I have a cv.glmnet to use to predict new data. I have a problem when creating the model matrix for new data to be predicted using cv.glmnet object. I need to block bootstrap the test data and predict the response for all samples. The problem happens when in some samples, some of the categorical variables have only one level. Then I get an error when creating the model matrix.
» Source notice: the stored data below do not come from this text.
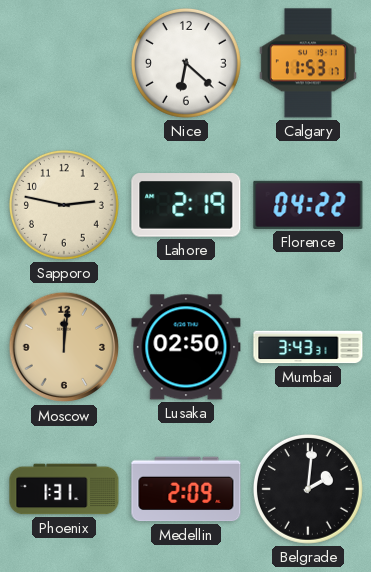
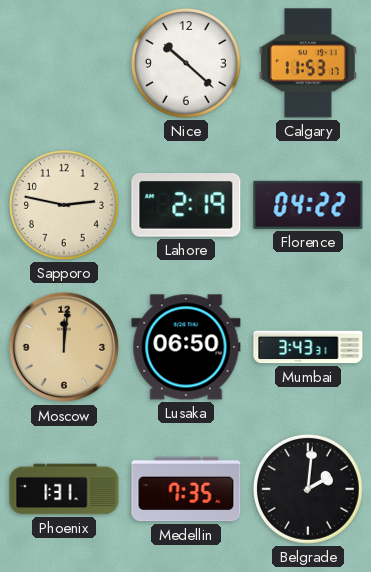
Nice: 6:22 -> 10:22
Lusaka: 02:50 -> 06:50
Medellin: 2:09 -> 7:35
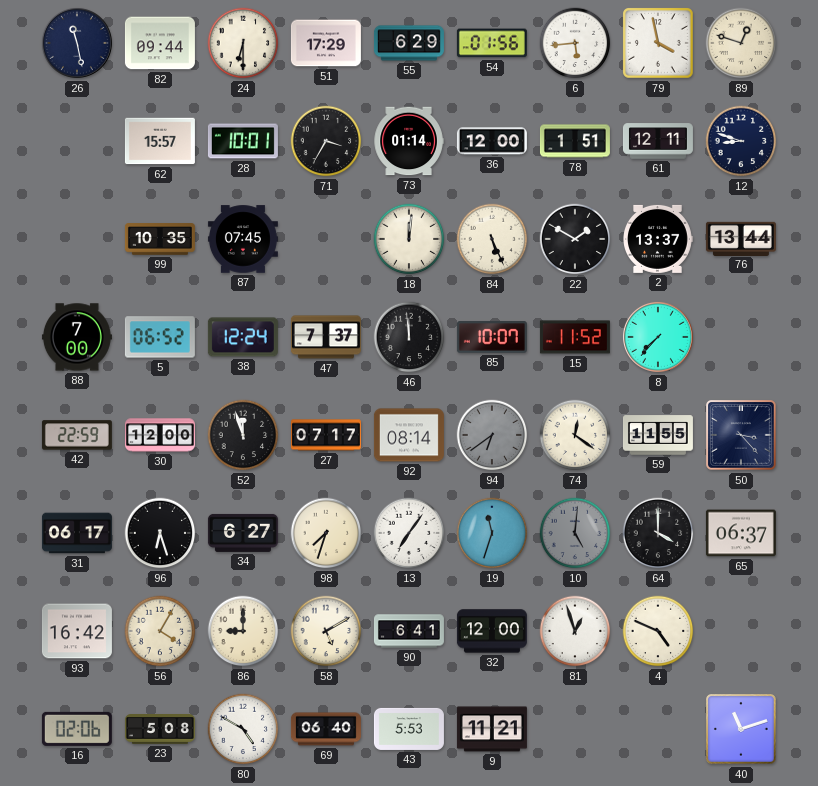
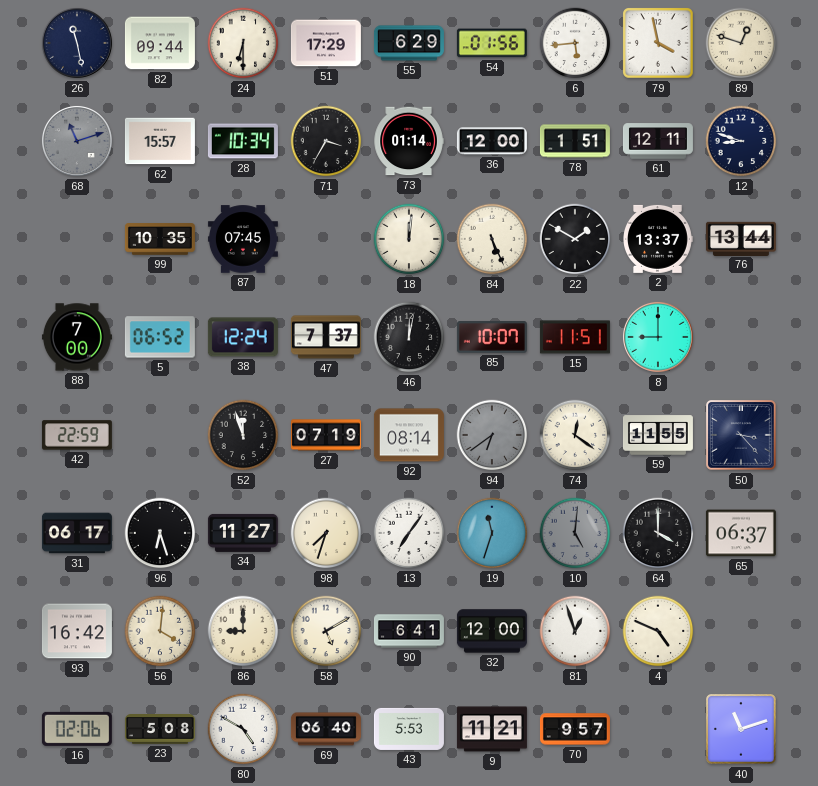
68: none -> 11:12
28: 10:01 -> 10:34
46: 11:59 -> 12:02
15: 11:52 -> 11:51
8: 7:37 -> 9:00
30: 12:00 -> none
27: 07:17 -> 07:19
34: 6:27 -> 11:27
56: 4:05 -> 4:01
70: none -> 9:57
Here is an example.
library(splines)
library(caret)
library(glmnet)
data(iris)
Inx <- sample(nrow(iris),100)
iris$Species <- factor(iris$Species)
train_data <- iris[Inx, ]
test_data <- iris[-Inx,]
Formula <- "Sepal.Length ~ Sepal.Width + Petal.Length + Species:Petal.Width + Sepal.Width:Petal.Length + Species + bs(Petal.Width, df = 2, degree = 2)"
ModelMatrix <- predict(caret::dummyVars(Formula, train_data, fullRank = T, sep = ""), train_data)
y = train_data[,"Sepal.Length"]
cvglm <- cv.glmnet(x = ModelMatrix,y = train_data$Sepal.Length,nfolds = 4,
keep = TRUE, alpha = 1, parallel = F, type.measure = 'mse')
test_data$Species <- "virginica"
ModelMatrix_test <- predict(caret::dummyVars(Formula, test_data, fullRank = T, sep = ""), test_data)
Then I get this error
Error in
contrasts<-
(*tmp*
, value = contr.funs[1 + isOF[nn]]) : contrasts can be applied only to factors with 2 or more levels
Any suggestions to solve the problem would be appreciated.